Riaperto a dicembre 2010 dopo il restyling affidato all’achistar francese Odile Decq, rimettere a nuovo lo stabile che ospita il Museo è costato circa 27 milioni di euro. Oggi la direzione è unica, ma le sedi sono due: quella principale in via Nizza, nell’ex stabilimento industriale Peroni del quartiere Nomentano, l’altra nel complesso dell’ex Mattatoio di Testaccio.

Il MACRO rientra nel sistema “Musei in Comune”, che fa capo all’assessorato alla Cultura di Roma Capitale, ma – almeno dal punto di vista formale – non è nemmeno un museo. Nonostante i gli annunci di trasformarlo in fondazione, liberando così l’ente dalle paludi burocratiche che sono state tra le cause della sua crisi, oggi il museo è solo un ufficio di scopo dell’Amministrazione Marino.

Eppure, il progetto del MACRO era iniziato sotto i migliori auspici e, almeno nei primi anni di apertura, aveva dimostrato di poter essere un polo all’avanguardia nel panorama artistico contemporaneo, ospitando mostre prestigiose come quella di Toshiko Horiuchi McAdam.

Poi, però, qualcosa ha iniziato a rompersi.
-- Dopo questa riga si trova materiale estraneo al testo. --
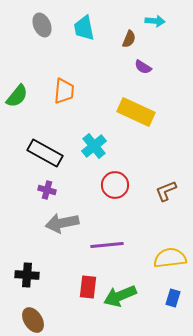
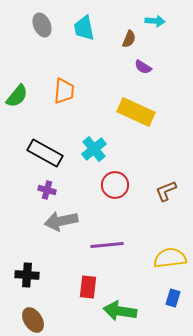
cyan cross: moved 3 px down
gray arrow: moved 1 px left, 2 px up
green arrow: moved 15 px down; rotated 32 degrees clockwise
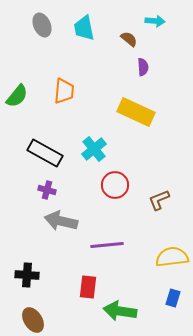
brown semicircle: rotated 72 degrees counterclockwise
purple semicircle: rotated 126 degrees counterclockwise
brown L-shape: moved 7 px left, 9 px down
gray arrow: rotated 24 degrees clockwise
yellow semicircle: moved 2 px right, 1 px up
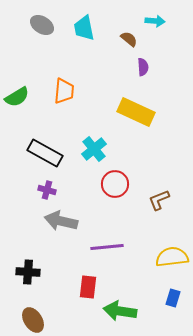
gray ellipse: rotated 35 degrees counterclockwise
green semicircle: moved 1 px down; rotated 20 degrees clockwise
red circle: moved 1 px up
purple line: moved 2 px down
black cross: moved 1 px right, 3 px up
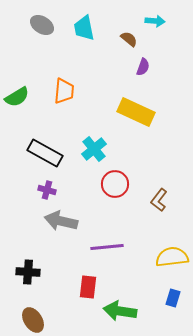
purple semicircle: rotated 24 degrees clockwise
brown L-shape: rotated 30 degrees counterclockwise
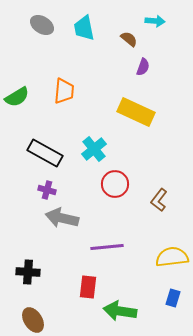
gray arrow: moved 1 px right, 3 px up
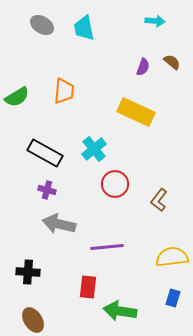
brown semicircle: moved 43 px right, 23 px down
gray arrow: moved 3 px left, 6 px down
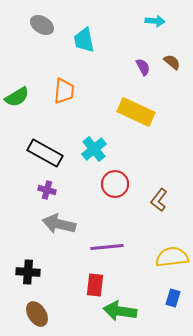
cyan trapezoid: moved 12 px down
purple semicircle: rotated 48 degrees counterclockwise
red rectangle: moved 7 px right, 2 px up
brown ellipse: moved 4 px right, 6 px up
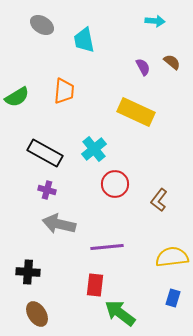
green arrow: moved 2 px down; rotated 28 degrees clockwise
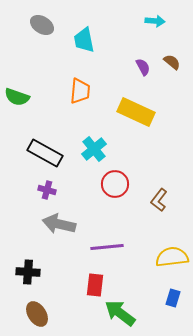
orange trapezoid: moved 16 px right
green semicircle: rotated 50 degrees clockwise
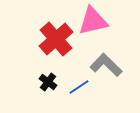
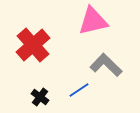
red cross: moved 23 px left, 6 px down
black cross: moved 8 px left, 15 px down
blue line: moved 3 px down
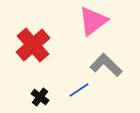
pink triangle: rotated 24 degrees counterclockwise
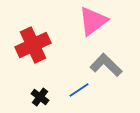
red cross: rotated 16 degrees clockwise
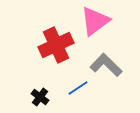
pink triangle: moved 2 px right
red cross: moved 23 px right
blue line: moved 1 px left, 2 px up
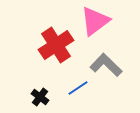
red cross: rotated 8 degrees counterclockwise
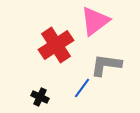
gray L-shape: rotated 36 degrees counterclockwise
blue line: moved 4 px right; rotated 20 degrees counterclockwise
black cross: rotated 12 degrees counterclockwise
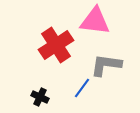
pink triangle: rotated 44 degrees clockwise
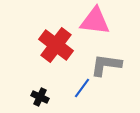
red cross: rotated 20 degrees counterclockwise
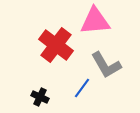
pink triangle: rotated 12 degrees counterclockwise
gray L-shape: rotated 128 degrees counterclockwise
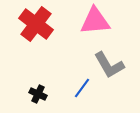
red cross: moved 20 px left, 21 px up
gray L-shape: moved 3 px right
black cross: moved 2 px left, 3 px up
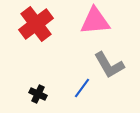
red cross: rotated 16 degrees clockwise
Difficile stabilire quando sia iniziata l’agonia del museo di via Nizza: partendo dai dati, nel 2013 il museo ha registrato circa 150 mila ingressi, la metà esatta di quelli del 2012. La gestione, invece, è stata da subito data in affidamento dall’amministrazione Capitolina alla società Zètema (ex azienda municipalizzata partecipata al 100% da Roma Capitale), che gestisce i dipendenti e il funzionamento del museo. Cifra stanziata: 3 milioni di euro.
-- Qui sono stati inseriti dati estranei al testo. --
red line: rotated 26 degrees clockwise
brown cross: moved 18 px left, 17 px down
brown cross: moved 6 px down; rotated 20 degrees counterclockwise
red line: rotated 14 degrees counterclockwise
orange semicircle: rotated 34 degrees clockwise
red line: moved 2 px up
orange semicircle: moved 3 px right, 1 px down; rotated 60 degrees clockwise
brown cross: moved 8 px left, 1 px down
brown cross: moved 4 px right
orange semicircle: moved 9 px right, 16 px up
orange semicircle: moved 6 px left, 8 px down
Oggi, complici il default del Comune di Roma e l’inerzia dell’amministrazione, la macchina operativa minaccia – da arrancante che è – di fermarsi del tutto. Il MACRO è diventato un gigante senza testa né braccia: la direzione è affidata ormai da 8 mesi ad Alberta Campitelli, la dirigente dell’ufficio Ville e Parchi storici della sovrintendenza, e il contratto della maggior parte dei dipendenti è scaduto il 28 febbraio 2014, senza alcuna previsione di rinnovo.

“Attualmente il MACRO è tenuto aperto da una manciata di dipendenti con contratto a tempo indeterminato con Zètema – ha spiegato Valeria Giunta, dirigente del dipartimento Funzione Pubblica CGIL – mentre tutti quelli che avevano un contratto a tempo determinato sono andati a naturale scadenza, i lavoratori a partita IVA, invece, non sono più stati utilizzati”.
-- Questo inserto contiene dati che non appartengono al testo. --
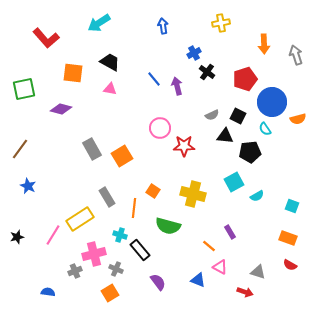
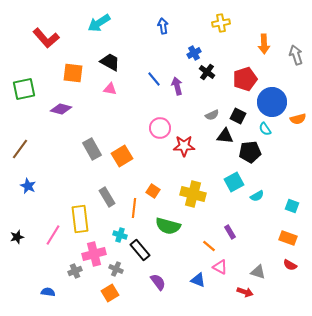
yellow rectangle at (80, 219): rotated 64 degrees counterclockwise
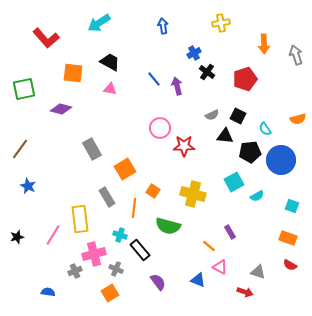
blue circle at (272, 102): moved 9 px right, 58 px down
orange square at (122, 156): moved 3 px right, 13 px down
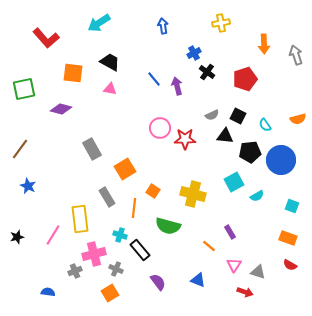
cyan semicircle at (265, 129): moved 4 px up
red star at (184, 146): moved 1 px right, 7 px up
pink triangle at (220, 267): moved 14 px right, 2 px up; rotated 35 degrees clockwise
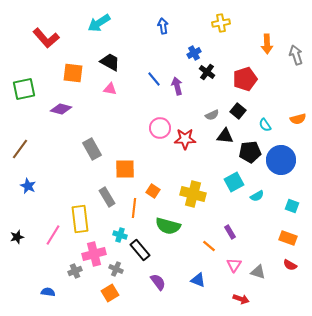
orange arrow at (264, 44): moved 3 px right
black square at (238, 116): moved 5 px up; rotated 14 degrees clockwise
orange square at (125, 169): rotated 30 degrees clockwise
red arrow at (245, 292): moved 4 px left, 7 px down
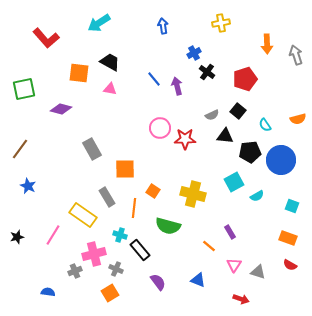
orange square at (73, 73): moved 6 px right
yellow rectangle at (80, 219): moved 3 px right, 4 px up; rotated 48 degrees counterclockwise
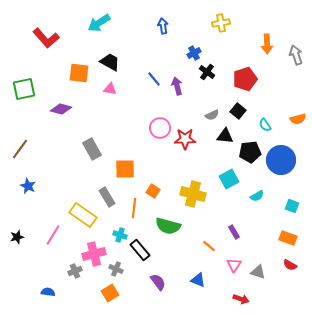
cyan square at (234, 182): moved 5 px left, 3 px up
purple rectangle at (230, 232): moved 4 px right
Questo desolante blocco amministrativo ha trascinato con sé anche il calendario di eventi previsti – forse troppo ottimisticamente – per i prossimi mesi, con l’annullamento di mostre ed esposizioni.
I dipendenti a tempo determinato, infatti, erano tutti professionisti che gestivano la programmazione e organizzazione dell’offerta culturale del museo, assunti su indicazione dell’ex direttore.

A veder bene, l’impasse in cui sta sprofondando il museo ha iniziato ad aggravarsi proprio 8 mesi fa, quando il cambio di amministrazione a palazzo Senatorio ha portato alla decadenza del direttore nominato dalla Giunta Alemanno, Bartolomeo Pietromarchi. Il neosindaco Ignazio Marino avrebbe dovuto provvedere a nominare al più presto un nuovo direttore di sua fiducia, ma il Comune ha optato per scegliere la gestione ad interim – per quello che sembrava un breve periodo di passaggio – la storica dell’architettura Aberta Campitelli. Un periodo di passaggio che, invece, non accenna a finire.